Quand Modi a annoncé que le BJP aura 370 sièges, un signal qui renvoie à l’article 370 de la Constitution sur le statut du Cachemire, qui était une des grandes actions de Modi réélu en 2019 de supprimer les dernières marges d’autonomie du Cachemire, soit plus qu’en 2019 et en 2014. On entend même dire 400 sièges pour le BJP, alors que ce serait plutôt 400 sièges pour l’alliance autour du BJP. Même s’ils obtiennent 300 sièges, ils auront toujours la majorité.

De nombreux analystes observent un resserrement démocratique et un glissement autocratique sous le règne de Narendra Modi. Quel sera le visage de l’Inde dans les prochaines années ?

Shashi Tharoor qui est à la fois un intellectuel, un leader congressiste et un ancien haut fonctionnaire de l’ONU soulignait dans un article publié récemment dans le quotidien The Hindu, que cette élection était en réalité un scrutin décisif non seulement sur l’avenir de l’Inde, mais sur ce que serait l’Inde, en termes de démocratie, d’autoritarisme et de nature du régime. C’est finalement ce qui se joue.
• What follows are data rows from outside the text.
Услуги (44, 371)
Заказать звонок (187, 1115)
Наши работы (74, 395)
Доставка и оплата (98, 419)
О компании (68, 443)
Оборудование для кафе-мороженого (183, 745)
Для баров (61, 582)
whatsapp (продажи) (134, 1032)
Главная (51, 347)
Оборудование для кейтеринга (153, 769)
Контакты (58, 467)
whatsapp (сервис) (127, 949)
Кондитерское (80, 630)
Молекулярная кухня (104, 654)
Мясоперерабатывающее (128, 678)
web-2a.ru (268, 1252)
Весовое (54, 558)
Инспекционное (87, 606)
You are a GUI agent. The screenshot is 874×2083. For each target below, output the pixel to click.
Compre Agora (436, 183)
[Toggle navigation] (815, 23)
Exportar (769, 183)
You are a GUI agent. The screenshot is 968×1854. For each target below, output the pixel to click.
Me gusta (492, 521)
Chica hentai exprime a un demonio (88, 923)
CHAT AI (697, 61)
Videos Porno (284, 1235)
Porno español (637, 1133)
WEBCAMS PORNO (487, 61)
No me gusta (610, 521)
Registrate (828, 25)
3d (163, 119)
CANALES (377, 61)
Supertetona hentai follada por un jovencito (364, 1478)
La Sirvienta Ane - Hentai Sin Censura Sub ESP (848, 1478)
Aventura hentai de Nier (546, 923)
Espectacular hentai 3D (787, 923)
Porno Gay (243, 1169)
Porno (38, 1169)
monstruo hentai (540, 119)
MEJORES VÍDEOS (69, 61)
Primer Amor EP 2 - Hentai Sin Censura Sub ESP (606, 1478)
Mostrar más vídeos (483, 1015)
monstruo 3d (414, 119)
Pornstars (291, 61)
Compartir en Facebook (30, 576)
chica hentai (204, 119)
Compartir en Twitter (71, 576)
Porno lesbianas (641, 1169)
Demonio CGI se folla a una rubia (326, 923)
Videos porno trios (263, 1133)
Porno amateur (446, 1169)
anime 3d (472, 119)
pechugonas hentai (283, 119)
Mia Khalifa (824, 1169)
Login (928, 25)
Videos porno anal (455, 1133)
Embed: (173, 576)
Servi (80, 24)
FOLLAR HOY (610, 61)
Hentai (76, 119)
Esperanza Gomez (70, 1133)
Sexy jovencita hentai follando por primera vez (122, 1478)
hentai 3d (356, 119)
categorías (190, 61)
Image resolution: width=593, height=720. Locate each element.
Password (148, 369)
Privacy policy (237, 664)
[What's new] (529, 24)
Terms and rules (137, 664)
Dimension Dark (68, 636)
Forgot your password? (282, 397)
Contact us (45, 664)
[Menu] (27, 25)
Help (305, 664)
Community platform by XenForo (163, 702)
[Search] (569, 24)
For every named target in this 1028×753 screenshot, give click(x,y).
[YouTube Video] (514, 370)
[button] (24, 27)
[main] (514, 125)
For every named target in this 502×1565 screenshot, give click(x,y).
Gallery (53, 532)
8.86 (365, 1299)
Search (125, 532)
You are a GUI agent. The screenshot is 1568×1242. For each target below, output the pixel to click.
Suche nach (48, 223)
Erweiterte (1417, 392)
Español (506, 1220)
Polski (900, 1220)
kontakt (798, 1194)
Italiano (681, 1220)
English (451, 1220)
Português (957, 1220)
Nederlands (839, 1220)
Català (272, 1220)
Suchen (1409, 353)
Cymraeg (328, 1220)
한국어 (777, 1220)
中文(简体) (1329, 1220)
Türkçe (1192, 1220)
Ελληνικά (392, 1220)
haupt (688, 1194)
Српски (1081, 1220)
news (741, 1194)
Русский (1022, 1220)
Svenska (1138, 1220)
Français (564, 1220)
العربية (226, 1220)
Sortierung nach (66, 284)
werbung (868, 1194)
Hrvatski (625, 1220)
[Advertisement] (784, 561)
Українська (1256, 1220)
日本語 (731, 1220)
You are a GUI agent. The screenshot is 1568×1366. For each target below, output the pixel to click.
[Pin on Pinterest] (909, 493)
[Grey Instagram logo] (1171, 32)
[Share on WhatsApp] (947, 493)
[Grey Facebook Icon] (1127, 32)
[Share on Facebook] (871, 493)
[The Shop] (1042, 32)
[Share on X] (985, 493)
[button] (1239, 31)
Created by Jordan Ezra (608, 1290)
Lors du premier mandat de Modi (2014-2019), on a vu le BJP dominer, mais au sein d’une coalition. Narendra Modi a attendu d’avoir la majorité absolue en 2019 pour lancer de grandes réformes inscrites à son agenda depuis très longtemps. Et donc, s’il était réélu une troisième fois, il y aurait des réformes, entre autres, des circonscriptions électorales qui permettraient, en les ajustant sur l’évolution de la population, de favoriser le Nord de l’Inde qui a gardé des taux de croissance démographique plus fort que le Sud. Or, le Nord vote beaucoup plus pro-Modi que le Sud, où l’opposition est en place. Il y a donc effectivement de grands enjeux dans cette élection de 2024.